Nobody mentioned yet...take cash...most if not all of the
vendors do not take credit cards...

Big attendance at the train show in Jacksonville yesterday...
did grab a set of 4 silver side Santa Fe passenger for 15.00.
Parentage unknown...trucks screwed on from INSIDE the cars...
anyone know who made them?

Don


----------



## Dave Farquhar (Feb 20, 2013)

Like Don said, take cash, and I'll add this: If you're making an offer on something less than the marked price, have exact change in hand and show it to the vendor while making the offer. When it's easier to take the money than say no, many people will take the money.


----------



## BigBaby (Jan 11, 2013)

Went to my first show a couple weeks ago. Thoroughly enjoyed it, picked up some rolling stock, learned about a couple train clubs in the area. Hell, my wife even bought a boxcar (yes it was Winnie the Pooh, but it was good to grt her involved). Will be going back for sure (this ones held each month), especially since I was pressed for time and didn't notice the other 2 rooms of vendors til we were on the way out. Definitely gotta remember cash, because not only do most vendors only accept cash it would seem most venues won't have ATM machines.


----------



## tjcruiser (Jan 10, 2010)

Ditto on the cash.

Remember, credit card payments cost vendors money ... 2% or 3% or something like that.

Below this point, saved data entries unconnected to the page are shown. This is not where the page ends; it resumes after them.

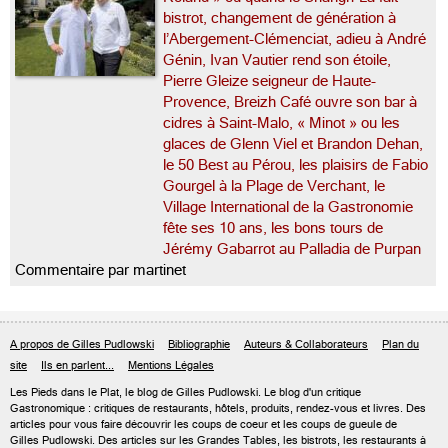
bistrot, changement de génération à
l’Abergement-Clémenciat, adieu à André
Génin, Ivan Vautier rend son étoile,
Pierre Gleize seigneur de Haute-
Provence, Breizh Café ouvre son bar à
cidres à Saint-Malo, « Minot » ou les
glaces de Glenn Viel et Brandon Dehan,
le 50 Best au Pérou, les plaisirs de Fabio
Gourgel à la Plage de Verchant, le
Village International de la Gastronomie
fête ses 10 ans, les bons tours de
Jérémy Gabarrot au Palladia de Purpan
Commentaire par martinet
A propos de Gilles Pudlowski
Bibliographie
Auteurs & Collaborateurs
Plan du
site
Ils en parlent...
Mentions Légales
Les Pieds dans le Plat, le blog de
Gilles Pudlowski
. Le blog d'un critique
Gastronomique : critiques de restaurants, hôtels, produits, rendez-vous et livres. Des
articles pour vous faire découvrir les coups de coeur et les coups de gueule de
Gilles Pudlowski. Des articles sur les Grandes Tables, les bistrots, les restaurants à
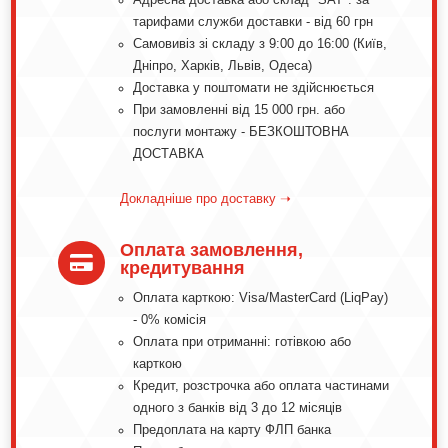
тарифами служби доставки - від 60 грн
Самовивіз зі складу з 9:00 до 16:00 (Київ,
Дніпро, Харків, Львів, Одеса)
Доставка у поштомати не здійснюється
При замовленні від 15 000 грн. або
послуги монтажу - БЕЗКОШТОВНА
ДОСТАВКА
Докладніше про доставку ➝
Оплата замовлення,

кредитування
Оплата карткою: Visa/MasterCard (LiqPay)
- 0% комісія
Оплата при отриманні: готівкою або
карткою
Кредит, розстрочка або оплата частинами
одного з банків від 3 до 12 місяців
Предоплата на карту ФЛП банка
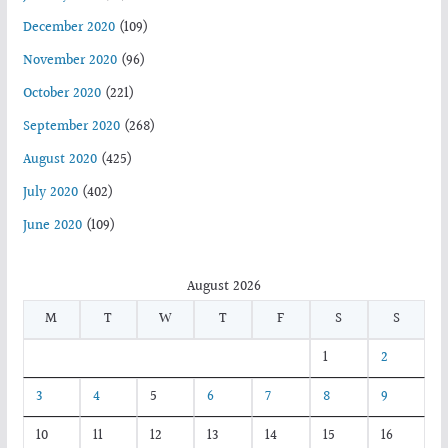
December 2020
(109)
November 2020
(96)
October 2020
(221)
September 2020
(268)
August 2020
(425)
July 2020
(402)
June 2020
(109)
August 2026
M
T
W
T
F
S
S
1
2
3
4
5
6
7
8
9
10
11
12
13
14
15
16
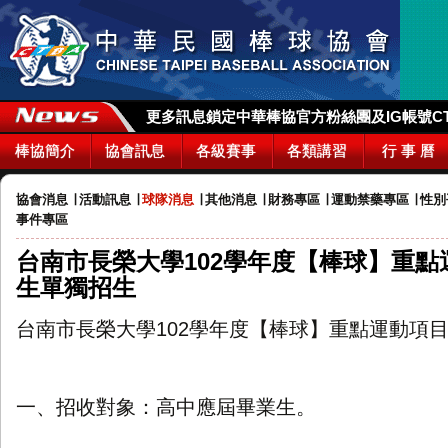
更多訊息鎖定中華棒協官方粉絲團及IG帳號CTBA_
棒協簡介
協會訊息
各級賽事
各類講習
行 事 曆
協會消息
∣
活動訊息
∣
球隊消息
∣
其他消息
∣
財務專區
∣
運動禁藥專區
∣
性別
事件專區
台南市長榮大學102學年度【棒球】重點
生單獨招生
台南市長榮大學102學年度【棒球】重點運動項
一、招收對象：高中應屆畢業生。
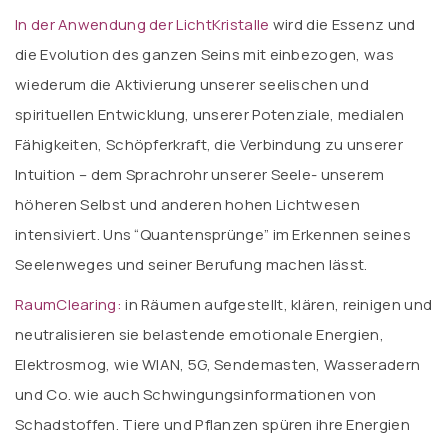
In der Anwendung der LichtKristalle
wird die Essenz und
die Evolution des ganzen Seins mit einbezogen, was
wiederum die Aktivierung unserer seelischen und
spirituellen Entwicklung, unserer Potenziale, medialen
Fähigkeiten, Schöpferkraft, die Verbindung zu unserer
Intuition – dem Sprachrohr unserer Seele- unserem
höheren Selbst und anderen hohen Lichtwesen
intensiviert. Uns “Quantensprünge” im Erkennen seines
Seelenweges und seiner Berufung machen lässt.
RaumClearing:
in Räumen aufgestellt, klären, reinigen und
neutralisieren sie belastende emotionale Energien,
Elektrosmog, wie WlAN, 5G, Sendemasten, Wasseradern
und Co. wie auch Schwingungsinformationen von
Schadstoffen. Tiere und Pflanzen spüren ihre Energien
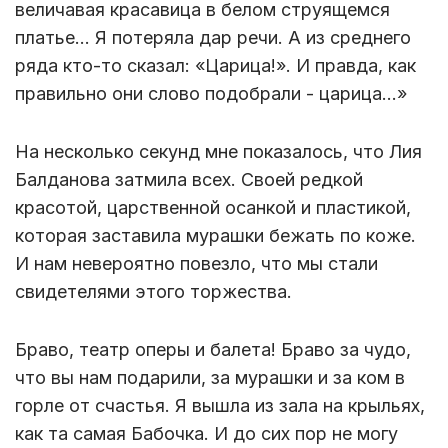
величавая красавица в белом струящемся
платье... Я потеряла дар речи. А из среднего
ряда кто-то сказал: «Царица!». И правда, как
правильно они слово подобрали - царица...»
На несколько секунд мне показалось, что Лия
Балданова затмила всех. Своей редкой
красотой, царственной осанкой и пластикой,
которая заставила мурашки бежать по коже.
И нам невероятно повезло, что мы стали
свидетелями этого торжества.
Браво, театр оперы и балета! Браво за чудо,
что вы нам подарили, за мурашки и за ком в
горле от счастья. Я вышла из зала на крыльях,
как та самая Бабочка. И до сих пор не могу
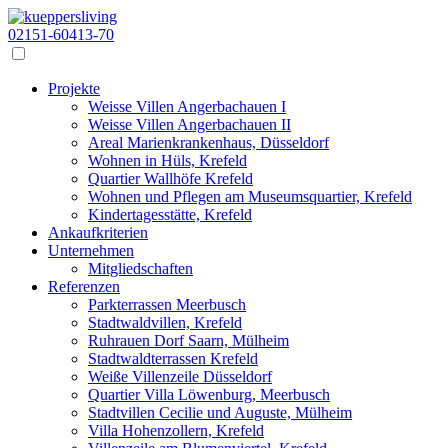
02151-60413-70
Projekte
Weisse Villen Angerbachauen I
Weisse Villen Angerbachauen II
Areal Marienkrankenhaus, Düsseldorf
Wohnen in Hüls, Krefeld
Quartier Wallhöfe Krefeld
Wohnen und Pflegen am Museumsquartier, Krefeld
Kindertagesstätte, Krefeld
Ankaufkriterien
Unternehmen
Mitgliedschaften
Referenzen
Parkterrassen Meerbusch
Stadtwaldvillen, Krefeld
Ruhrauen Dorf Saarn, Mülheim
Stadtwaldterrassen Krefeld
Weiße Villenzeile Düsseldorf
Quartier Villa Löwenburg, Meerbusch
Stadtvillen Cecilie und Auguste, Mülheim
Villa Hohenzollern, Krefeld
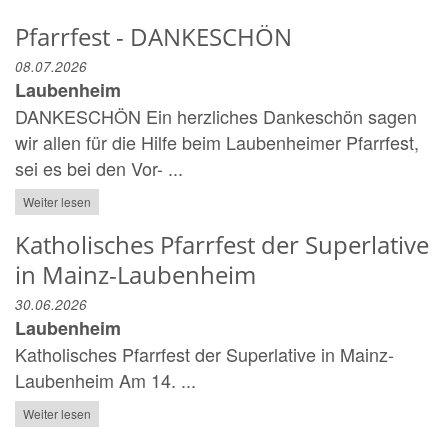
Pfarrfest - DANKESCHÖN
08.07.2026
Laubenheim
DANKESCHÖN Ein herzliches Dankeschön sagen
wir allen für die Hilfe beim Laubenheimer Pfarrfest,
sei es bei den Vor- ...
Weiter lesen
Katholisches Pfarrfest der Superlative
in Mainz-Laubenheim
30.06.2026
Laubenheim
Katholisches Pfarrfest der Superlative in Mainz-
Laubenheim Am 14. ...
Weiter lesen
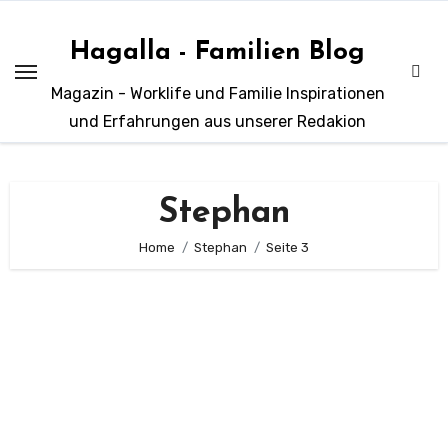
Zum
Inhalt
Hagalla - Familien Blog
springen
Magazin - Worklife und Familie Inspirationen
und Erfahrungen aus unserer Redakion
Stephan
Home
Stephan
Seite 3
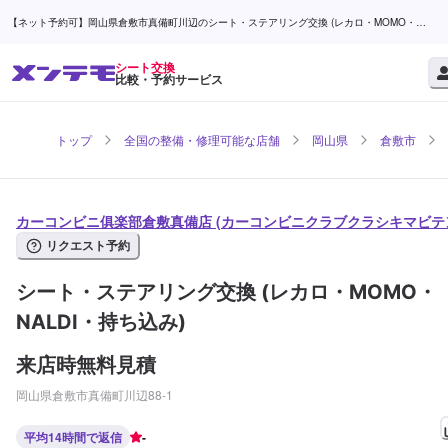
【ネット予約可】岡山県倉敷市真備町川辺のシート・ステアリング交換 (レカロ・MOMO・
NALDI・持ち込み)ならカーコンビニ俱楽部倉敷真備店 | メンテモ
シート交換
比較・予約サービス
トップ
全国の整備・修理可能な店舗
岡山県
倉敷市
カーコンビニ俱楽部倉敷真備店 (カーコンビニクラブクラシキマビテ
リクエスト予約
シート・ステアリング交換 (レカロ・MOMO・
NALDI・持ち込み)
来店時無料見積
岡山県倉敷市真備町川辺88-1
平均14時間で返信
-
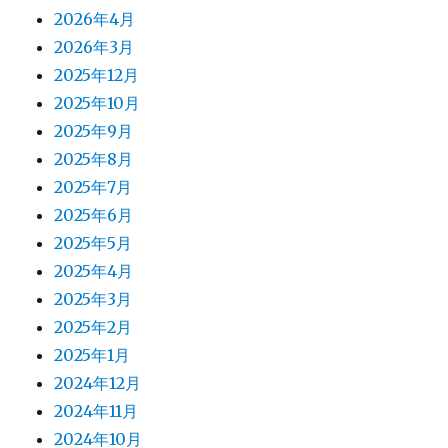
2026年4月
2026年3月
2025年12月
2025年10月
2025年9月
2025年8月
2025年7月
2025年6月
2025年5月
2025年4月
2025年3月
2025年2月
2025年1月
2024年12月
2024年11月
2024年10月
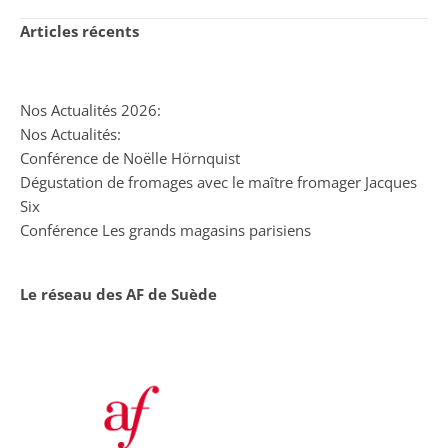
Articles récents
Nos Actualités 2026:
Nos Actualités:
Conférence de Noëlle Hörnquist
Dégustation de fromages avec le maître fromager Jacques
Six
Conférence Les grands magasins parisiens
Le réseau des AF de Suède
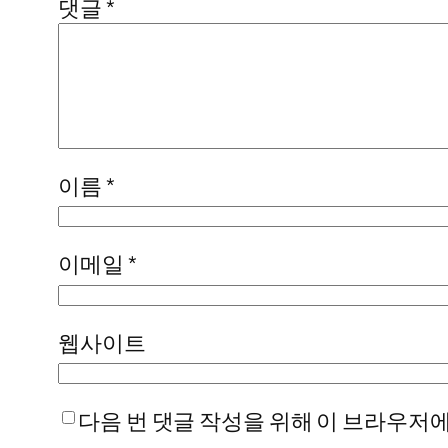
댓글
*
이름
*
이메일
*
웹사이트
다음 번 댓글 작성을 위해 이 브라우저에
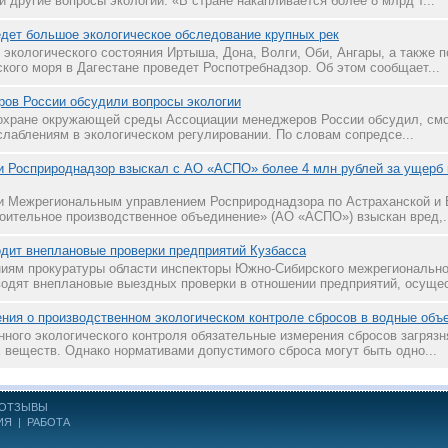
 другие вопросы экологии. «В стране накапливается более 8 млрд т...
дет большое экологическое обследование крупных рек
экологического состояния Иртыша, Дона, Волги, Оби, Ангары, а также 
кого моря в Дагестане проведет Роспотребнадзор. Об этом сообщает...
ов России обсудили вопросы экологии
 охране окружающей среды Ассоциации менеджеров России обсудил, смо
слаблениям в экологическом регулировании. По словам сопредсе...
и Росприроднадзор взыскал с АО «АСПО» более 4 млн рублей за ущерб
и Межрегиональным управлением Росприроднадзора по Астраханской и 
оительное производственное объединение» (АО «АСПО») взыскан вред,.
дит внеплановые проверки предприятий Кузбасса
ниям прокуратуры области инспекторы Южно-Сибирского межрегионально
одят внеплановые выездных проверки в отношении предприятий, осуще
ния о производственном экологическом контроле сбросов в водные объ
нного экологического контроля обязательные измерения сбросов загря
 веществ. Однако нормативами допустимого сброса могут быть одно...
ОТЗЫВЫ
ИЯ
|
РАБОТА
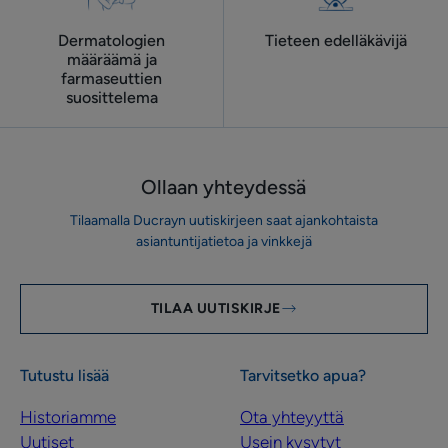
Dermatologien
Tieteen edelläkävijä
määräämä ja
farmaseuttien
suosittelema
Ollaan yhteydessä
Tilaamalla Ducrayn uutiskirjeen saat ajankohtaista
asiantuntijatietoa ja vinkkejä
TILAA UUTISKIRJE
Tutustu lisää
Tarvitsetko apua?
Historiamme
Ota yhteyyttä
Uutiset
Usein kysytyt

Cash helps to "sweeten the deal", so to speak!

TJ


----------



## mafokken (Jan 3, 2013)

Thanks again for all the suggestions. Wow was the train show way overwhelming. Next time I think I'll go first without my kids and then bring them along on the following day.


----------



## tjcruiser (Jan 10, 2010)

Ha ha ... I know that drill ..

If I'm up for casual fun, i bring the kids. If I'm really in the hunt for some things, I go solo, especially at the bigger shows with lots of ground to cover.


----------



## Artieiii (Apr 25, 2011)

Bring a smartphone so you can double check to see if the price is really a good deal. 
-Art


----------



## broox (Apr 13, 2012)

mafokken said:


> Thanks again for all the suggestions. Wow was the train show way overwhelming. Next time I think I'll go first without my kids and then bring them along on the following day.


solid advice.


----------



## Dave Farquhar (Feb 20, 2013)

Lots of good advice in this thread. I've been known to scout out a show on my own in the morning, then bring my kids back in the afternoon. That way, I can look at what I want to look at, and then I know which vendors have the kind of stuff my kids will like, since they're both still very young and into Thomas.


----------